Integrative analysis identifies TEAD4 as a universal prognostic biomarker in human cancers.

INTRODUCTION: TEA domain transcription factor 4 (TEAD4), a key effector of the Hippo signaling pathway, has been increasingly associated with tumorigenesis and cancer progression. Despite its recognized role, comprehensive pan-cancer analyses of TEAD4 expression patterns, prognostic significance, and therapeutic implications remain scarce. METHODS: We conducted a systematic evaluation of TEAD4 across diverse tumor types using publicly available datasets, including TCGA. Analyses included gene expression profiling, prognostic correlation, functional enrichment, and drug sensitivity assessments. Additionally, in vitro assays were performed to validate the functional roles of TEAD4 in cancer cell behavior.
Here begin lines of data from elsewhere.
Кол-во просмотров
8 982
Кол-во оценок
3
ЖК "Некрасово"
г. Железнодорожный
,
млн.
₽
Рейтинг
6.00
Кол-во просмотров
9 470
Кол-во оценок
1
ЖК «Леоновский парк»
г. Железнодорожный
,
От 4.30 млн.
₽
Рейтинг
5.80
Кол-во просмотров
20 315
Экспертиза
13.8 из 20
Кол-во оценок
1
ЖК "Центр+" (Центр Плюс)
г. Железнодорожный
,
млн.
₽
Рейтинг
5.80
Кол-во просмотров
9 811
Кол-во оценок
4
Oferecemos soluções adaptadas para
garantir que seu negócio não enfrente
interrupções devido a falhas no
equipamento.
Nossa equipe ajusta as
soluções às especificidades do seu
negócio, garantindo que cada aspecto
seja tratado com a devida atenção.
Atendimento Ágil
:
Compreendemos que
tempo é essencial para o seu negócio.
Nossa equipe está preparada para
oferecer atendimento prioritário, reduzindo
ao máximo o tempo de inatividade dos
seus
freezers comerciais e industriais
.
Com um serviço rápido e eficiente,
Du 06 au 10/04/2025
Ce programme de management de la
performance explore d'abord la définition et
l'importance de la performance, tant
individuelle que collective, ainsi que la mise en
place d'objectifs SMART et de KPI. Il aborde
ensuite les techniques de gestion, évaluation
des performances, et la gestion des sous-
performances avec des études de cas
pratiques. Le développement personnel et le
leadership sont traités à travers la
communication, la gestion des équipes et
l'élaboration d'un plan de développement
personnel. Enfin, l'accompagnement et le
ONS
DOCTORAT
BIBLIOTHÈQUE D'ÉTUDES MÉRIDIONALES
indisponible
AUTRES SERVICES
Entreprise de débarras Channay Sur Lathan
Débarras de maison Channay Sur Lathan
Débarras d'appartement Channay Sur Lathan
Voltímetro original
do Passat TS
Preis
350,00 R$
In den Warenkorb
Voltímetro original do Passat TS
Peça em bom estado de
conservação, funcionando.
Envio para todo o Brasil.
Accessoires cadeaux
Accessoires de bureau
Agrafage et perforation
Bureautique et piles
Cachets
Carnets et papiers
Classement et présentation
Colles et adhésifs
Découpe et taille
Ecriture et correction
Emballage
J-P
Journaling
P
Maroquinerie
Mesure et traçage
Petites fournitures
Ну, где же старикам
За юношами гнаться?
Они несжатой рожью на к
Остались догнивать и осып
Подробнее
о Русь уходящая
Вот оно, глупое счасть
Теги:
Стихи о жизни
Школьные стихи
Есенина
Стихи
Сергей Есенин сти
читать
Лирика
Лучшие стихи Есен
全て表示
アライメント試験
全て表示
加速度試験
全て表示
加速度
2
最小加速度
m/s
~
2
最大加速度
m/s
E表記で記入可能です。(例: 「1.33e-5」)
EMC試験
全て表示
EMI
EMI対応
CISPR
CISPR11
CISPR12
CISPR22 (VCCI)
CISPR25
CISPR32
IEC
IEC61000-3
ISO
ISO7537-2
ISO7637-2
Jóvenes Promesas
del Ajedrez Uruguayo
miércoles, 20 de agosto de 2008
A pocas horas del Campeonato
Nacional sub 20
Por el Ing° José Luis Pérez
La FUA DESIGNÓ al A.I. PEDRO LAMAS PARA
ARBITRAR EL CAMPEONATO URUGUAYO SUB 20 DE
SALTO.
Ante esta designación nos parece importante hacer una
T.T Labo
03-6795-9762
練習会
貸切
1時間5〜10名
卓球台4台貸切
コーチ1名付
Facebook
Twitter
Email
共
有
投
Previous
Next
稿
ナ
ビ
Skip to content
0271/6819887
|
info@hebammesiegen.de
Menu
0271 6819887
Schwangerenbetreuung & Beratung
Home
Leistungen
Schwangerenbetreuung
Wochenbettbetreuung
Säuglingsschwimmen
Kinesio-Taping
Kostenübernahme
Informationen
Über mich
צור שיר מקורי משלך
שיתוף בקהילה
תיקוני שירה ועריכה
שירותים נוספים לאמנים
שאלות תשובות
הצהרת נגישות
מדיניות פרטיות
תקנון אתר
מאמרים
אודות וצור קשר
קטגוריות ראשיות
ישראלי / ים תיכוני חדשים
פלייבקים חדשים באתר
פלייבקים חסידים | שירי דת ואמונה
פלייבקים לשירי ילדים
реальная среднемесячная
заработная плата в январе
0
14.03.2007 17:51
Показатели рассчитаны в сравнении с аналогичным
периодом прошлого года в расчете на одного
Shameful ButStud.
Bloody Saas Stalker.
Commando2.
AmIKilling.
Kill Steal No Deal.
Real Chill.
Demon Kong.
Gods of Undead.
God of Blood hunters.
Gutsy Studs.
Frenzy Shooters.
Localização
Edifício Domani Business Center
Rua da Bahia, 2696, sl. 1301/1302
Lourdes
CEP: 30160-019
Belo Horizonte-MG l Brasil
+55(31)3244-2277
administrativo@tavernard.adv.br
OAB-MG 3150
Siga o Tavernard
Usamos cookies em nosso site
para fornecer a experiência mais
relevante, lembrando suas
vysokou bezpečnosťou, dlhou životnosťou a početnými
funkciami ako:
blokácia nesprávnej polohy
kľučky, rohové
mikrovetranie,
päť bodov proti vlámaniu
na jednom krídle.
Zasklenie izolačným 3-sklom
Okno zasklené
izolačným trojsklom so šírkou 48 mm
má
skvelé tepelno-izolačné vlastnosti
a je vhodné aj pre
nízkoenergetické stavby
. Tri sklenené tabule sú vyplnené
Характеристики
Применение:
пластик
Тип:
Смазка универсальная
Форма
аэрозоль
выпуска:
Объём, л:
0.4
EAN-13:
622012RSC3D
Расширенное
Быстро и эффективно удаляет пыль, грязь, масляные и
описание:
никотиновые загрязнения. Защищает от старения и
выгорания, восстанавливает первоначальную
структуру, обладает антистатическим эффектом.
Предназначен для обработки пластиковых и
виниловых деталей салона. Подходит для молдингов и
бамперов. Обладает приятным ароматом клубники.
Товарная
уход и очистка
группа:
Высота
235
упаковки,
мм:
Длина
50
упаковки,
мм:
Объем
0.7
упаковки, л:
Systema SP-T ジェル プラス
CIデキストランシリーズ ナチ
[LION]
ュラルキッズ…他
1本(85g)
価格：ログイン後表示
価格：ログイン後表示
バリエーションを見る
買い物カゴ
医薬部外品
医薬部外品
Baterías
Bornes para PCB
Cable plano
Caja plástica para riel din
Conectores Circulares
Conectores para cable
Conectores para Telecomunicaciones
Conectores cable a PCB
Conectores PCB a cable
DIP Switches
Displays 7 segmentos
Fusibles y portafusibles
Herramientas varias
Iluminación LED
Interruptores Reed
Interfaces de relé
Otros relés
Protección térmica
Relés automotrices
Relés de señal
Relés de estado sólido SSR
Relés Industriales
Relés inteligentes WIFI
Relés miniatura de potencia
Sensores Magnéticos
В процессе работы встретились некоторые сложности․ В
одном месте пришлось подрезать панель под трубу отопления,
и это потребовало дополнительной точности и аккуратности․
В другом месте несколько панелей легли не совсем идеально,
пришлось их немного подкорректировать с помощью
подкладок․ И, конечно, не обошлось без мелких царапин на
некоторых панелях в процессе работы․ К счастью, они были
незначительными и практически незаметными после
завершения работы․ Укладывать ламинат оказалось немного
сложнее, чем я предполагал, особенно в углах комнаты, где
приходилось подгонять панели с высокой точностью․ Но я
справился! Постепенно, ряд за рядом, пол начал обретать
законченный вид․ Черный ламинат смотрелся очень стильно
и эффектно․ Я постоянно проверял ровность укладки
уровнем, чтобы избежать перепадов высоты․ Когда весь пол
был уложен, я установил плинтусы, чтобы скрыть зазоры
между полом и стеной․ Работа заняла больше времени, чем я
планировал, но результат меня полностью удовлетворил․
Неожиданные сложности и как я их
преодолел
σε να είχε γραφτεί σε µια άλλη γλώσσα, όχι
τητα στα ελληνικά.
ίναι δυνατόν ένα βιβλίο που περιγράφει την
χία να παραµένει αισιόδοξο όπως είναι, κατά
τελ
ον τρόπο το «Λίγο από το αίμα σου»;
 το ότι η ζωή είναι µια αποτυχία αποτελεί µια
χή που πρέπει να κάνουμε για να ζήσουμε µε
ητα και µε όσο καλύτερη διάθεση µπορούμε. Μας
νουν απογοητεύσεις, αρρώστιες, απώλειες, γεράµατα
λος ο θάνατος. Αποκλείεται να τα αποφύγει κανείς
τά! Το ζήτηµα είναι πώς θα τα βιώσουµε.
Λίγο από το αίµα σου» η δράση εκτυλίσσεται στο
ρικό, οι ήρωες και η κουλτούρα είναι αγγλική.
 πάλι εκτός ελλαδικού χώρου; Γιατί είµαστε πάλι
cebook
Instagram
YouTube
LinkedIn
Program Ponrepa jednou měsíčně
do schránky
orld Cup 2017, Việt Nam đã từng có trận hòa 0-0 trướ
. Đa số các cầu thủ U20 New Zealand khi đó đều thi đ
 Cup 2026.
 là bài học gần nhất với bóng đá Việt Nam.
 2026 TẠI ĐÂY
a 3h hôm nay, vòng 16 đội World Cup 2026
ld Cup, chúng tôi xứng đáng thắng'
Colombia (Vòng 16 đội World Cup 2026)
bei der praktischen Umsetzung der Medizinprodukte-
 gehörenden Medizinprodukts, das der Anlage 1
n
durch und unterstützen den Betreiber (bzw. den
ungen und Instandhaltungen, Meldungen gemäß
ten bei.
RESULTS: TEAD4 was significantly overexpressed in multiple cancers and associated with unfavorable prognosis. Functional enrichment analyses implicated TEAD4 in oncogenic processes such as proliferation, metastasis, stemness maintenance, and immune regulation. In vitro experiments confirmed that TEAD4 promotes cancer cell proliferation, migration, and stem cell-like properties, while TEAD4 knockdown reversed these phenotypes. TEAD4 expression correlated with genomic instability, epigenetic alterations, and remodeling of the tumor microenvironment. Drug sensitivity analysis indicated that elevated TEAD4 levels were linked to resistance against several chemotherapeutic agents. Furthermore, a prognostic model based on TEAD4 target gene expression successfully stratified patients by survival risk. DISCUSSION: Our findings highlight the multifaceted roles of TEAD4 in cancer biology, emphasizing its contribution to tumor progression, therapy resistance, and patient outcomes. The evidence supports TEAD4 as a promising prognostic biomarker and therapeutic target, offering new avenues for translational cancer research.